Validation and Limitations

Validation

How do you know the detected interaction is real? Here we describe methods to validate your results.

Ground truth

Voxel level

If you have voxel level ground truth, you're unlikely to be needing the contact detection anyway. This is the easiest, but most rare case.

Image level

Here you have weak supervision, for example you know that in cell A there is a difference in interaction. You can then optimize the detection's parameters to maximize that difference.

Simulation

If you know what biological interaction you wish to observe and under what modality, you can simulate this and test if the detection can detect the simulated interaction, and to what extent.

Stability

Stability of a function $f$ is defined as $\vert f(x + \epsilon) - f(x) \vert \leq \delta$ for $\epsilon, \delta \geq 0, s = \vert \epsilon -\delta \vert$.

If $s$ is small for all values, then you have a stable function. For example, stability can be with respect to parameters or noise. Stability matters for validation because you do not want to publish results that only exist for $\alpha=0.003$ and w=2, and no other values. Ideally on representative (median) cells, you do a parameter sweep to show a consistent difference or a consistent recall/precision with respect to ground truth.

Stability

We made the simplification of using addition here, that is rarely true, but the principle holds. In addition, you do not want the stability to be small, but predictable. For example, as $\epsilon$ increases, how does $\delta$ increase? If there is a limiting function (linear, quadratic, ...), then that too is consistent. If this random, that is the true worst case.

Phantoms

You can test the detection on phantoms, e.g. physical or biological induced changes (e.g. SPLICS), where you alter the biology in such a way that forces organelles or proteins to interact.

Limitations

There are several factors affecting the outcome of the algorithm, we briefly describe each of them with mitigations: For a description of confounding factors in microscopy in the context for interaction, see this paper where we describe the factors and list methods to resolve them.

Signal to noise ratio

In microscopy noise is a complex, largely unknown, and non-additive perturbation to the image.

Effect

Noise, especially noise that introduces pixellation effects, will disrupt the detection.

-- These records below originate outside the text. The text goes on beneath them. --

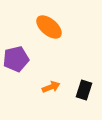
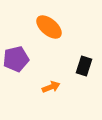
black rectangle: moved 24 px up
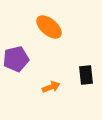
black rectangle: moved 2 px right, 9 px down; rotated 24 degrees counterclockwise
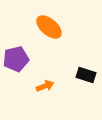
black rectangle: rotated 66 degrees counterclockwise
orange arrow: moved 6 px left, 1 px up
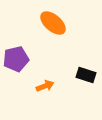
orange ellipse: moved 4 px right, 4 px up
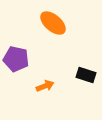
purple pentagon: rotated 25 degrees clockwise
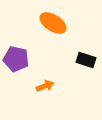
orange ellipse: rotated 8 degrees counterclockwise
black rectangle: moved 15 px up
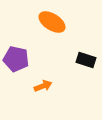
orange ellipse: moved 1 px left, 1 px up
orange arrow: moved 2 px left
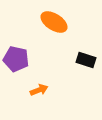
orange ellipse: moved 2 px right
orange arrow: moved 4 px left, 4 px down
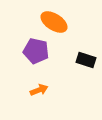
purple pentagon: moved 20 px right, 8 px up
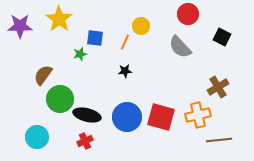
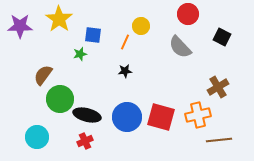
blue square: moved 2 px left, 3 px up
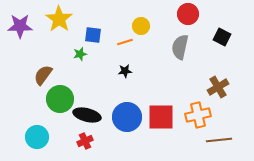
orange line: rotated 49 degrees clockwise
gray semicircle: rotated 55 degrees clockwise
red square: rotated 16 degrees counterclockwise
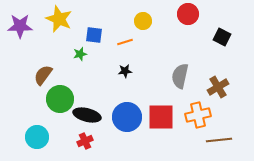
yellow star: rotated 12 degrees counterclockwise
yellow circle: moved 2 px right, 5 px up
blue square: moved 1 px right
gray semicircle: moved 29 px down
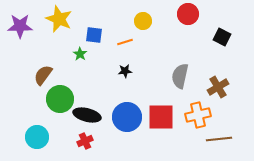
green star: rotated 24 degrees counterclockwise
brown line: moved 1 px up
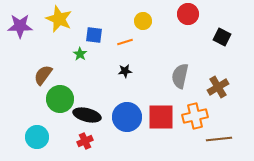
orange cross: moved 3 px left, 1 px down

This will be first visible in the $\alpha$ filtered values, as SNR goes from 2 to 1, say, you may need to increase $\alpha$ (significance).

Mitigation

Apply deconvolution, ideally in combination with empirical resolution estimation tools such as FRC/FSC. You would pick the deconvolution parameters based on the smallest average FRC.

Registration

Objects can move between scanlines or acquisitions, to correct this you need registration.

Effect

There is no way the contact detection can guess that registration is needed, this is modality specific.

Mitigation

Apply registration, but be very careful. Registration algorithms can assume the registered objects should perfectly align, this destroys the interaction.

Resolution

The resolution limits what can be observed within one voxel, in one channel.

Effect

Contact detection uses spatial-temporal context to improve on what can be detected, but there are limits. If you have an empirical resolution of say 250nm, and no other confounding factors.

Mitigation

First, measure using e.g. FRC. Note that FRC tends to predict resolutions a bit too optimistic. Second, use deconvolution or preprocessing to improve the SNR and resolution. Third, validate your results.

Empirical != Theoretical

Empirical resulotion is the resolution defined by your actual data and acquisition, theoretical is a best, worst, or average case based on specific calibrated issues, assumptions, and theoretical models from the microscope.

Statistics

If you acquire interactions of two organelles across a whole 3D cell, be forewarned that this will likely be very imbalanced data. While the human visual system is very good at focusing on entropy rich differences, statistics is frequency driven (mostly).

Mitigation

Carefully frame your research question to take into account imbalance. You can long-tail robust modelling, stratification, or extreme value theory models to account for this. A simple example is looking only at the QXX quantiles of a measure to adaptively isolate the long tail of a distribution, for exmaple.